Wednesday, December 21, 2011

You wonder what the 23 per cent are smoking?.....

Too much TV, I guess. Or too much modern education. We care more about 16 year old Justin Bieber's life story or the many Kleptomaniacs we are breeding and sending to Hollywood.

Hey Robert, Congress is going to give my wife and 8 bucks a week a piece to spend as they steal my future Social Security check.

Write about something useful, why don't you?

Robert Reich (The Defining Issue: Not Government's Size, but Who It's For)
In a recent Pew Foundation poll, 77 percent of respondents said too much power is in the hands of a few rich people and corporations.

That’s understandable. To take a few examples:

— Wall Street got bailed out but homeowners caught in the fierce downdraft caused by the Street’s excesses have got almost nothing.

— Big agribusiness continues to rake in hundreds of billions in price supports and ethanol subsidies. Big pharma gets extended patent protection that drives up everyone’s drug prices. Big oil gets its own federal subsidy. But small businesses on the Main Streets of America are barely making it.

— American Airlines uses bankruptcy to ward off debtors and renegotiate labor contracts. Donald Trump’s businesses go bankrupt without impinging on Trump’s own personal fortune. But the law won’t allow you to use personal bankruptcy to renegotiate your home mortgage.

— If you run a giant bank that defrauds millions of small investors of their life savings, the bank might pay a small fine but you won’t go to prison.
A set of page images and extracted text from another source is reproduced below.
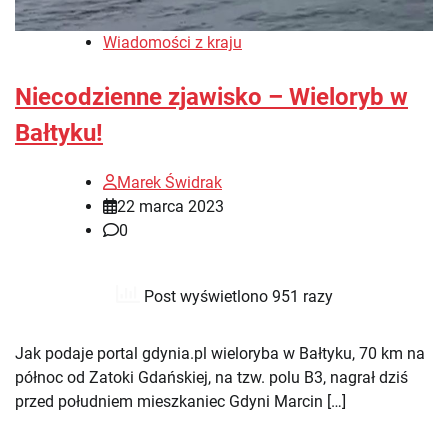
Wiadomości z kraju
Niecodzienne zjawisko – Wieloryb w
Bałtyku!
Marek Świdrak
22 marca 2023
0
Post wyświetlono 951 razy
Jak podaje portal gdynia.pl wieloryba w Bałtyku, 70 km na
północ od Zatoki Gdańskiej, na tzw. polu B3, nagrał dziś
przed południem mieszkaniec Gdyni Marcin […]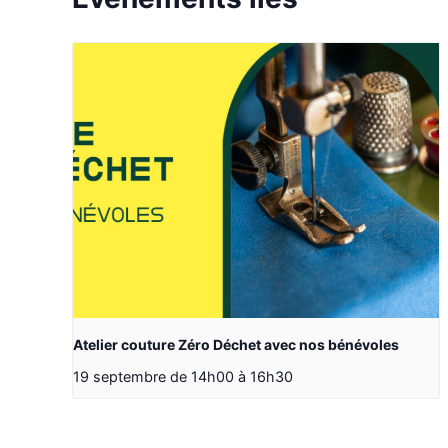
Atelier couture Zéro Déchet avec nos bénévoles
19 septembre de 14h00
à
16h30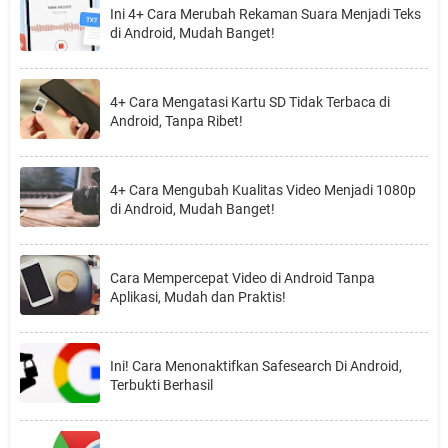
Ini 4+ Cara Merubah Rekaman Suara Menjadi Teks
di Android, Mudah Banget!
4+ Cara Mengatasi Kartu SD Tidak Terbaca di
Android, Tanpa Ribet!
4+ Cara Mengubah Kualitas Video Menjadi 1080p
di Android, Mudah Banget!
Cara Mempercepat Video di Android Tanpa
Aplikasi, Mudah dan Praktis!
Ini! Cara Menonaktifkan Safesearch Di Android,
Terbukti Berhasil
Not a single top Wall Street executive has been prosecuted for Wall Street’s mega-fraud. But if you sell an ounce of marijuana you could be put away for a long time.

Not a day goes by without Republicans decrying the budget deficit. But the biggest single reason for the yawning deficit is big money’s corruption of Washington. And it’s not just corporate welfare.

One of the deficit’s biggest drivers — Medicare – would be lower if Medicare could use its bargaining leverage to get drug companies to reduce their prices. Why hasn’t it happened? Big Pharma won’t allow it.